In some embodiments, a network device (e.g., the TOR switch 108, the TOR switch 200, the leaf switch 116, the leaf switch 700, etc.) that implement techniques such as described above is configurable to disable use of these techniques for some or all packets processed by the network device. For example, the network device is configured to identify (e.g., the TOR switch 108 identifies, the TOR switch 200 identifies, the packet processor 220 identifies, the path selection engine 260 identifies, the leaf switch 116 identifies, the leaf switch 700 identifies, the packet processor 720 identifies, the link selection engine 760 identifies, etc.) packets and/or packet flows that are sensitive to re-ordering (e.g., using one or more of protocol information, quality of service information, etc., in headers of packets of the flows), and to disable use of techniques such as described herein for the identified packets and/or packets in the identified flows. For instance, the network device is configured to use one or more other suitable techniques (including conventional techniques) for determining paths through the network switching system are used for such packets.

In some embodiments, access control lists (ACLs) indicate whether techniques such as described herein are to be used for certain packets/flows, ports, etc., and the network device uses (e.g., the TOR switch 108 uses, the TOR switch 200 uses, the packet processor 220 uses, the path selection engine 260 uses, the leaf switch 116 uses, the leaf switch 700 uses, the packet processor 720 uses, the link selection engine 760 uses, etc.) the ACLs to determine whether to use techniques such as described herein (or whether to use one or more other suitable techniques) for selecting paths through the network switching system for particular packets.

Embodiment 1: A network device that selects paths through a network switching system, the network device comprising: a packet processor configured to: determine a set of one or more first paths through the network switching system for forwarding a packet to a second network device in the network switching system, including determining the set of one or more first paths from amongst minimal paths through the network switching system, and determine a set of one or more second paths through the network switching system for forwarding the packet to the second network device, including determining the set of one or more second paths from amongst non-minimal paths through the network switching system. The packet processor includes a path selection engine configure to select one of i) the set of one or more first paths, and ii) the set of one or more second paths for forwarding the packet through the network switching system, including sometimes selecting the set of one or more second paths for forwarding the packet through the network switching system.

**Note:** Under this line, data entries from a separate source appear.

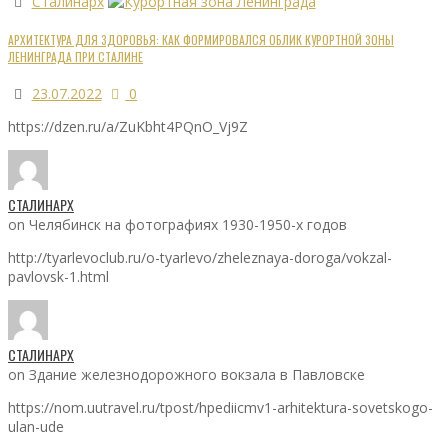
Сталинарх
АРХИТЕКТУРА ДЛЯ ЗДОРОВЬЯ: КАК ФОРМИРОВАЛСЯ ОБЛИК КУРОРТНОЙ ЗОНЫ
ЛЕНИНГРАДА ПРИ СТАЛИНЕ
23.07.2022
0
https://dzen.ru/a/ZuKbht4PQnO_Vj9Z
СТАЛИНАРХ
on Челябинск на фотографиях 1930-1950-х годов
http://tyarlevoclub.ru/o-tyarlevo/zheleznaya-doroga/vokzal-
pavlovsk-1.html
СТАЛИНАРХ
on Здание железнодорожного вокзала в Павловске
https://nom.uutravel.ru/tpost/hpediicmv1-arhitektura-sovetskogo-
ulan-ude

Embodiment 2: The network device of embodiment 1, wherein the path selection engine is configured to: probabilistically select the one of i) the set of one or more first paths, and ii) the set of one or more second paths according to a probability.

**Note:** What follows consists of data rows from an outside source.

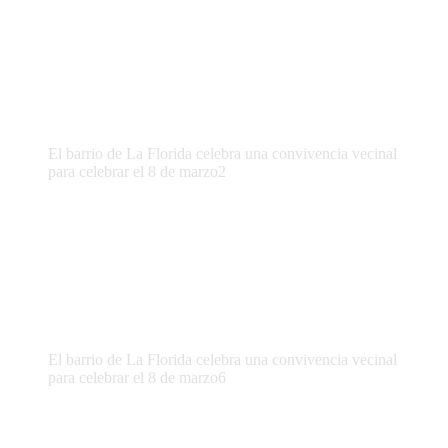
El barrio de La Florida celebra una convivencia vecinal
para celebrar el 8 de marzo2
El barrio de La Florida celebra una convivencia vecinal
para celebrar el 8 de marzo6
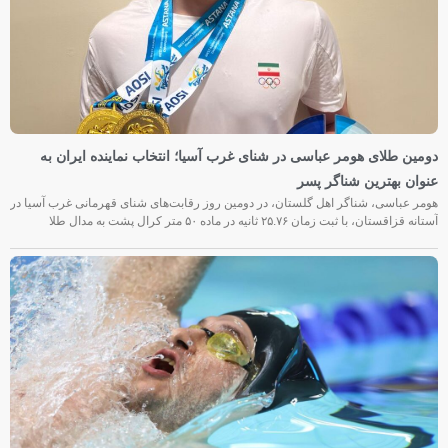
دومین طلای هومر عباسی در شنای غرب آسیا؛ انتخاب نماینده ایران به
عنوان بهترین شناگر پسر
هومر عباسی، شناگر اهل گلستان، در دومین روز رقابت‌های شنای قهرمانی غرب آسیا در
آستانه قزاقستان، با ثبت زمان ۲۵.۷۶ ثانیه در ماده ۵۰ متر کرال پشت به مدال طلا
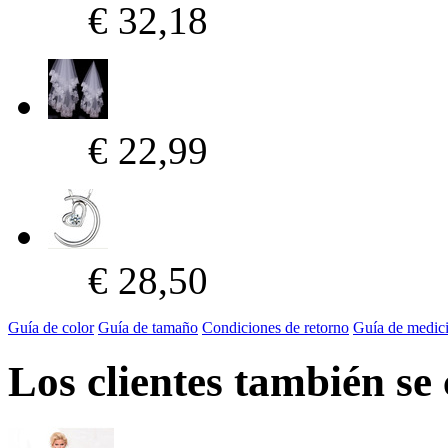
€ 32,18
€ 22,99
€ 28,50
Guía de color
Guía de tamaño
Condiciones de retorno
Guía de medic
Los clientes también se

Embodiment 3: The network device of embodiment 2, wherein the path selection engine is configured to: probabilistically select the one of i) the set of one or more first paths, and ii) the set of one or more second paths according to a probability that favors selecting the set of one or more first paths.

Embodiment 4: The network device of either of embodiments 2 or 3, wherein the path selection engine is configured to: probabilistically select the one of i) the set of one or more first paths, and ii) the set of one or more second paths according to a probability that varies according to one or more quality metrics corresponding to the set of one or more first paths determined by the first network device.

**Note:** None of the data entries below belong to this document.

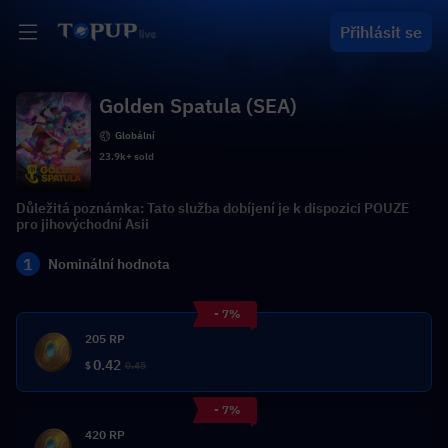
Přihlásit se
Golden Spatula (SEA)
Globální
23.9k+ sold
Důležitá poznámka: Tato služba dobíjení je k dispozici POUZE
pro jihovýchodní Asii
1
Nominální hodnota
- 7%
205 RP
0.42
$
0.45
- 7%
420 RP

Embodiment 5: The network device of any of embodiments 2-4, wherein the path selection engine is configured to: probabilistically select the one of i) the set of one or more first paths, and ii) the set of one or more second paths according to a probability that varies over time.

Embodiment 6: The network device of any of embodiments 1-5, wherein the packet processor is configured to: determine the set of one or more first paths from amongst a first set of multiple paths having a first length through the network switching system to the second network device, the first length corresponding to a number of hops through the network switching system; and determine the set of one or more second paths from amongst a second set of multiple paths having one or more second lengths through the network switching system to the second network device, each of the one or more second lengths having more hops than the number of hops corresponding to the first length.

Embodiment 7: The network device of any of embodiments 1-6, wherein: the path selection engine is configured to select a first port of the first network device for forwarding the packet, the first port corresponding to the selecting of the one of i) the set of one or more first paths, and ii) the set of one or more second paths, the first port amongst a plurality of ports coupled to a plurality of other network devices in the network switching system, the first port coupled to a third network device amongst the other network devices in the network switching system; and the packet processor is configured to forward the packet to the third network device via the first port.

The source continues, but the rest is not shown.